The proper sequence for adjusting the mixture needles is hotly
debated. When you start to fine-tune the engine, it’s generally best
to start with the high-speed needle, then set the low-speed. First,
however, get your engine running, and keep it running before you
worry about race tuning.
During break-in, the engine typically idles a long time, so it’s
best to adjust the low-speed setting first so the engine runs
slightly rich (loading up every 30 seconds or so). It requires an
occasional “blip” of the throttle to clear out any raw fuel that has
accumulated in the engine. Once break-in is finished, then get the
high-speed needle in the ballpark.
Place the car on the ground and accelerate smoothly to give the
engine a chance to build some heat.
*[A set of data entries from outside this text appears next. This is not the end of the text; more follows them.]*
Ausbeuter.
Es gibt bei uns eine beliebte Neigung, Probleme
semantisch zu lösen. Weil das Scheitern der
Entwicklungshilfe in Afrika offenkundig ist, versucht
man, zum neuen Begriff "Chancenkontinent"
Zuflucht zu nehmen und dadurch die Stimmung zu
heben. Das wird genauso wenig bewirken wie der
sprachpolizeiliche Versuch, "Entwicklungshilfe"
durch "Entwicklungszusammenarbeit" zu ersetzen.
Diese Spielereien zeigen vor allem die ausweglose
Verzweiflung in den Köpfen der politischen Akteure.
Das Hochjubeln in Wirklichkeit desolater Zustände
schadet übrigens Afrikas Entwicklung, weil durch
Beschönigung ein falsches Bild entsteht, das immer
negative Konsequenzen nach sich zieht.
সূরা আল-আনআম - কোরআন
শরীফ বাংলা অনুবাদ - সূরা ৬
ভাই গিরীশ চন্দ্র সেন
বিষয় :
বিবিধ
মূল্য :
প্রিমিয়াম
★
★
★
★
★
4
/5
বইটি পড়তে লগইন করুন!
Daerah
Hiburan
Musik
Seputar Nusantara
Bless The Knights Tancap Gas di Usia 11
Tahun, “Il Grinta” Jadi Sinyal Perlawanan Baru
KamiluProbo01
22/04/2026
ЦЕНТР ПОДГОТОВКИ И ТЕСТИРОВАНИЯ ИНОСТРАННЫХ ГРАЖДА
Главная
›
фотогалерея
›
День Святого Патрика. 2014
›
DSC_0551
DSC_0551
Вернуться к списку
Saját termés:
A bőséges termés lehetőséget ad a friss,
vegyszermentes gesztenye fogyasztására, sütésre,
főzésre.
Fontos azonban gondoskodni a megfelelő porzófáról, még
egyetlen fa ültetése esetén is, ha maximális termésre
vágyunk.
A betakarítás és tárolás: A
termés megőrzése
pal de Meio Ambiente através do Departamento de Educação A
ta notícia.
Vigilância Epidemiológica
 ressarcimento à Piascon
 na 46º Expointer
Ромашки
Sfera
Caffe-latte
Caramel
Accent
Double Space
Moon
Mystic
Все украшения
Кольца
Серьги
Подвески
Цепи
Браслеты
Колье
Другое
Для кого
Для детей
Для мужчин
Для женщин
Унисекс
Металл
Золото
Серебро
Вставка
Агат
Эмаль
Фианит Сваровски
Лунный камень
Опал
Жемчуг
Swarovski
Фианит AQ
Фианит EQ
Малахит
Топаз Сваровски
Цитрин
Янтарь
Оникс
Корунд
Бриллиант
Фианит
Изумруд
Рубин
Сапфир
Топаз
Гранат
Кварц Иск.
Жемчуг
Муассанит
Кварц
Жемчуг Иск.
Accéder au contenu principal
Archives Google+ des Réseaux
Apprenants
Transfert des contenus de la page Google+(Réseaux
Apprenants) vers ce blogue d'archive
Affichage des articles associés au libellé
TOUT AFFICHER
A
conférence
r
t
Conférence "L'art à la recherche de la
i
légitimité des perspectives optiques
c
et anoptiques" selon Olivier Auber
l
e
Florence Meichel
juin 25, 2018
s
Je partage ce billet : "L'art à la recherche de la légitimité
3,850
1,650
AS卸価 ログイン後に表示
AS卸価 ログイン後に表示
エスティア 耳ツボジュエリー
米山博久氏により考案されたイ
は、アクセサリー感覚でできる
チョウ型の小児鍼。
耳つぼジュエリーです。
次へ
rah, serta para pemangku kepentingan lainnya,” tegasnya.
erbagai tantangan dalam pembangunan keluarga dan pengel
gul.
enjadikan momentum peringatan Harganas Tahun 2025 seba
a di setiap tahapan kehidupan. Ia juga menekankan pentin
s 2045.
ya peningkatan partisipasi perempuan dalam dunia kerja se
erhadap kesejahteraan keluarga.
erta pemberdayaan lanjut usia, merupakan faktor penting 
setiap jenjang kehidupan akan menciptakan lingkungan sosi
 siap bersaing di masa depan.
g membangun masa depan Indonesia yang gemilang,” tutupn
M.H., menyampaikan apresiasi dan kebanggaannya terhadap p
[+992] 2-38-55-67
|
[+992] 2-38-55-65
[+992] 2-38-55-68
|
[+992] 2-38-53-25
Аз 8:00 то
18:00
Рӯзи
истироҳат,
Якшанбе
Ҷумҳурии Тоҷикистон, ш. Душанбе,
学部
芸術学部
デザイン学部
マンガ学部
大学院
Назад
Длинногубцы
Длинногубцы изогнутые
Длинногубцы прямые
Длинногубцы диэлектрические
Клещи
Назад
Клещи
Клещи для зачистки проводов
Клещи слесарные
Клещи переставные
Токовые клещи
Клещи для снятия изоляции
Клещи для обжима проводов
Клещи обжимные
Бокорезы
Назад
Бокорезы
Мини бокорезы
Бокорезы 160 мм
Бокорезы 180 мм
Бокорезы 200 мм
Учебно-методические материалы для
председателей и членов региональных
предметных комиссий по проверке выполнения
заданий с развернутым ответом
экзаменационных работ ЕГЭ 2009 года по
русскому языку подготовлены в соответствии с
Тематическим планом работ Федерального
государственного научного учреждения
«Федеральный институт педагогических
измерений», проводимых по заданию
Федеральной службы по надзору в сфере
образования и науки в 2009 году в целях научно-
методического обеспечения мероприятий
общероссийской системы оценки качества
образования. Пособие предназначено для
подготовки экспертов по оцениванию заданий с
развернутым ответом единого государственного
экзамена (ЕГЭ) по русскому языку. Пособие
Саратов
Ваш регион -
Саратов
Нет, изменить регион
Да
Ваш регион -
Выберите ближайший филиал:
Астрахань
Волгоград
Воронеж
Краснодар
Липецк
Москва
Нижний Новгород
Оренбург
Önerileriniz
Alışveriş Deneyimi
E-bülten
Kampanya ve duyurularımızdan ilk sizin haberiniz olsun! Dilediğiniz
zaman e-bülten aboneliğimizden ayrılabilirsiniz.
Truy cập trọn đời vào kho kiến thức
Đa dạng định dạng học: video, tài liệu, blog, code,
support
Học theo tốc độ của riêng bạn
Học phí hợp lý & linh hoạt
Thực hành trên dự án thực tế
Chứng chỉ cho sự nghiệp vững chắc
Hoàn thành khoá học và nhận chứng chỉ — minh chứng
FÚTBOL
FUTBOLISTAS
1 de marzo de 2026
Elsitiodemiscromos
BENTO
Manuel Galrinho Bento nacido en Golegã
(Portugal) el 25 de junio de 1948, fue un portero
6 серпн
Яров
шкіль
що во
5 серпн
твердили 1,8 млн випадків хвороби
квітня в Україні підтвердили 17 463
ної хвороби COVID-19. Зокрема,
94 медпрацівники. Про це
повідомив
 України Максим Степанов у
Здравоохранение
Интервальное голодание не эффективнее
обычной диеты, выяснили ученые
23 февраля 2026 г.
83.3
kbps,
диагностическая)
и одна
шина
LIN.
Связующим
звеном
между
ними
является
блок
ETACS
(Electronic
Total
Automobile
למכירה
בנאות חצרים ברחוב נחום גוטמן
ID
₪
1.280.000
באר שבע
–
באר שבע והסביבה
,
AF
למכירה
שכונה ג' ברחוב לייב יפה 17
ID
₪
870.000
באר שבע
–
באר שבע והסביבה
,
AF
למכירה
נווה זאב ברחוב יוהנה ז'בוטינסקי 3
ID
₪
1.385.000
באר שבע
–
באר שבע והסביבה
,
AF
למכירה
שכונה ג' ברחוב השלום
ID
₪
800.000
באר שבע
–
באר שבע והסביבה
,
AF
With the high-speed needle in
the proper range, the engine should be able to rev relatively well
up to full speed once it has been running for a few minutes on the
track or parking lot.
FINE-TUNING
A word of caution first: there’s a fine line between the perfect
tune and a blown or damaged engine. Nitro-engine fuel also contains
engine lubricant, so as you get close to dialing in the mixture to
where there is just enough fuel to burn and deliver maximum power,
you also are close to having just enough oil to keep the engine
lubricated. Anyone with experience in tuning 2-stroke engines can
tell you that they run best right before they seize or blow up. Our
engines are a little tougher and more capable of taking some abuse
than bigger 2-strokes, but there’s no sense in pushing the mixture
settings so lean that you risk damage to the engine. I can’t say
this too often: get the engine up to full running temperature by
running the car exactly as you would on the track or parking lot.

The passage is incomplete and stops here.